Envisagez-vous, avec votre collègue, de vous pencher sur ce problème et de vous entretenir avec la ministre flamande du Logement, Melissa Depraetere, afin de mettre un terme à cette pratique déloyale?

En réponse à la question écrite que je lui ai adressée à ce sujet au Parlement flamand, la ministre Depraetere a déjà annoncé qu'elle était toute disposée à discuter de cette problématique.

Réponse reçue le 26 juin 2025 :

Selon le droit actuel, les articles 1616 à 1623 de l’ancien Code civil traitent de l’obligation de livraison du vendeur en matière de contenance lors de la vente d’un bien immobilier. Il importe toutefois de souligner que ces dispositions ont un caractère supplétif et qu’il est devenu courant dans la pratique notariale de s’en écarter.

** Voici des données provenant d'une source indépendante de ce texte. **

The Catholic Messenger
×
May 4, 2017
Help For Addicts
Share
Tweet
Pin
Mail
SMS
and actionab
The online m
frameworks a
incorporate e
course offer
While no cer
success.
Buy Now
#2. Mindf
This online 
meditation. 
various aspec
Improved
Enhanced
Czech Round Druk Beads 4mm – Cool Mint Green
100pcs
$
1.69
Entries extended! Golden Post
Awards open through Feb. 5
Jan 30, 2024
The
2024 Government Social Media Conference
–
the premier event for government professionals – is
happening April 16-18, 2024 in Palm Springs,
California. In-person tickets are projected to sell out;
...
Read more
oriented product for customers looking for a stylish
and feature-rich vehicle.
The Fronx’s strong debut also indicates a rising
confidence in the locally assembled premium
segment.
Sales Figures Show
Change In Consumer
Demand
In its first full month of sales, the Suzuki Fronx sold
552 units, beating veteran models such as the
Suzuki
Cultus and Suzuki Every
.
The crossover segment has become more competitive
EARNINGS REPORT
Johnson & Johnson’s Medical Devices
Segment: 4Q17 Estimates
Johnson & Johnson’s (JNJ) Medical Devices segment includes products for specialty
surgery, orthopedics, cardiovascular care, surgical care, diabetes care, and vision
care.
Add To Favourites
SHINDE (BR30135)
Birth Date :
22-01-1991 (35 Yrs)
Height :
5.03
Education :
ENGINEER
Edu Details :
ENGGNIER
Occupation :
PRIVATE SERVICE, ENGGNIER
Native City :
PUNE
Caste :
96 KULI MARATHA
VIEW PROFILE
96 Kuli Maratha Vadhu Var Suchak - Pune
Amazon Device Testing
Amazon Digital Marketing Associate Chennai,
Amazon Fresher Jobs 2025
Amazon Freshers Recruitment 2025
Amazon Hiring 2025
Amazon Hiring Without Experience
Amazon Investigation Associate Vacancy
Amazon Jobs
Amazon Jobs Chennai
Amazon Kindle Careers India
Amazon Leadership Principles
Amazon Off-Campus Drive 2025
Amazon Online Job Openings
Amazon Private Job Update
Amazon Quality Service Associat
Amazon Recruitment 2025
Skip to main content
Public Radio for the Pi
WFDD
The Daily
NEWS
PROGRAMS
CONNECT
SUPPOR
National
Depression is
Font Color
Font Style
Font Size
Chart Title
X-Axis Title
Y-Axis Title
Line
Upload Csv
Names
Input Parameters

Une proposition de nouveau livre 7 «Les contrats spéciaux» du Code civil est en cours d’examen par la commission Justice de la Chambre des représentants. Étant donné que l’un des piliers de ce nouveau livre 7 est la simplification des dispositions de l’ancien Code civil relatives à la vente, notamment en supprimant les dispositions qui s’écartent du droit commun et qui sont généralement évitées par les parties, il a été décidé de ne plus reprendre les dispositions relatives à la contenance dans la vente immobilière, car celles-ci sont généralement évitées dans la pratique notariale lors de la vente d’un immeuble.

Une protection impérative de l’acheteur reste cependant garantie par l’article 7, c), de la loi du 9 juillet 1971 réglementant la construction d’habitations et la vente d’habitations à construire ou en voie de construction. Il semble en effet admis que la «description précise des parties privatives et des parties communes», telle qu’elle est requise par cet article, implique que soit mentionnée la superficie des parties privatives vendues et qu’une clause exonératoire ne répondrait pas à l’exigence posée par cet article.

De plus, l’article VI.83, 6°, du Code de droit économique répute abusives, dans les contrats conclus entre une entreprise et un consommateur, les clauses ayant pour objet d’«accorder à l’entreprise le droit de déterminer unilatéralement si le produit livré est conforme au contrat, ou lui conférer le droit exclusif d’interpréter une quelconque clause du contrat». Il semble admis qu’une clause exonérant le vendeur de sa responsabilité quant à la superficie des biens vendus serait contraire à cet article.

Par ailleurs, le droit commun prévoit déjà des sanctions efficaces en cas de non-respect d’une obligation contractuelle (article 5.83 du Code civil), ce qui permet difficilement de justifier un système dérogatoire, surtout dans le contexte de la simplification des dispositions relatives à la vente.

Je suis bien entendu disposée à m’entretenir à ce sujet avec la ministre flamande du Logement.